A meta-rule for this situation, incorporated as part of the inference rule base is that,
given:
agt(cause(icl>abstract thing).@entry:1);
obj(cause(icl>abstract thing).@entry:2);
nam(2:3);
which says that variable 1 causes 2, and 2 is a type of 3. Given this set of UNL
relations, the meta-rule says that one can infer:
agt(cause(icl>abstract thing).@entry:,1:);
obj(cause(icl>abstract thing).@entry:,3:);
i.e. 3 is caused by 1. The current system is designed to be tested only on a simple
Question and Answer mechanism. We use single-tiered inferences, and construct a
complete set of all possible inferences that can be made from the given text and the
pragmatic rules.
4 THE QUESTION – ANSWER MODULE
Every query is processed to get an answer template that represents the form of the
potential answer corresponding to the question. This template is input to an HPSG
Parser (Sharma et al, 2002) which outputs a pseudo UNL expression corresponding to
the proposed answer template. The pseudo UNL expression is subsequently subject to
a structure matching with the UNL document. The multilinguality of the system
comes from the multilingual characteristic of the parser and the language –
independent semantic structure provided by the inter-lingua (UNL).
119
4.1 Question Analysis and Processing – Generating the
Answer Template
The goal of the question analysis phase is to determine the focus of the question and
the expected type of answer for it. We then generate an answer template that
represents the form of the answer corresponding to a question, with a label “X”
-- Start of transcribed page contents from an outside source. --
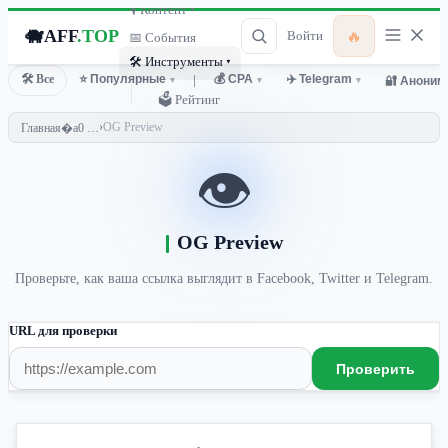
🎙 Контент ▾
🐗
AFF
.TOP
🔥
Войти
📅 События
🛠 Инструменты ▾
🛠 Все
⭐ Популярные
💰 CPA
✈️ Telegram
🔐 Аноним
▾
│
▾
▾
🗳 Рейтинг
›
OG Preview
Главная
👁
OG Preview
Проверьте, как ваша ссылка выглядит в Facebook, Twitter и Telegram.
URL для проверки
Проверить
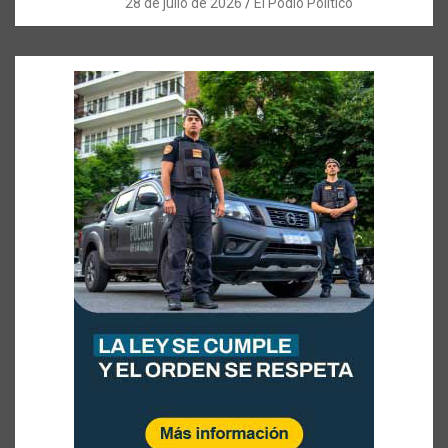
28 de julio de 2026
El Podio Politico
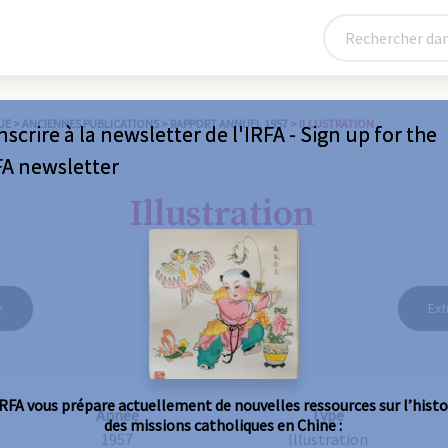
UE
>
ANCIENNES PUBLICATIONS
>
RAPPORT ANNUEL 1957
>
ILLUSTRATION
nscrire à la newsletter de l'IRFA - Sign up for the
FA newsletter
Illustration
e
Ext
IRFA vous prépare actuellement de nouvelles ressources sur l’histo
Année
Type
des missions catholiques en Chine :
1957
Illustration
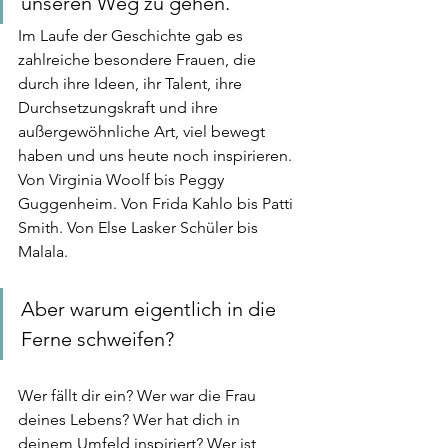
unseren Weg zu gehen. 
Im Laufe der Geschichte gab es 
zahlreiche besondere Frauen, die 
durch ihre Ideen, ihr Talent, ihre 
Durchsetzungskraft und ihre 
außergewöhnliche Art, viel bewegt 
haben und uns heute noch inspirieren. 
Von Virginia Woolf bis Peggy 
Guggenheim. Von Frida Kahlo bis Patti 
Smith. Von Else Lasker Schüler bis 
Malala.
Aber warum eigentlich in die 
Ferne schweifen?
Wer fällt dir ein? Wer war die Frau 
deines Lebens? Wer hat dich in 
deinem Umfeld inspiriert? Wer ist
introduced at the “answer slot” (the position where the answer key-word or key-
phrase needs to fit on). “X” represents the entity to be searched for as an answer. In
this work we use a set of transformational rules to arrive at the answer template.
These rules have been categorized on the basis of different question types, like the
“wh” questions, the “yes/no” questions, the “how” questions etc. The rules in each
category check different features of the question. In particular the rule may detect the
presence of a particular word or phrase occurrence, like words of a given part of
speech or those of a particular semantic category. The rules introduce the label “X” at
the location of the keyword or the key phrase in the answer pattern. For example, the
rule, HOW:AUX:1:V(PPL) > 1:AUX:V(PPL):BY:X, works upon a question such as
How is water contaminated? which is transformed to its corresponding answer
template Water is contaminated by X.
Most of these rules are language dependent. We have used a rule base of around
50 transformation rules for English and around 20 rules for Hindi, which offers a
relatively easier answer type identification and template generation.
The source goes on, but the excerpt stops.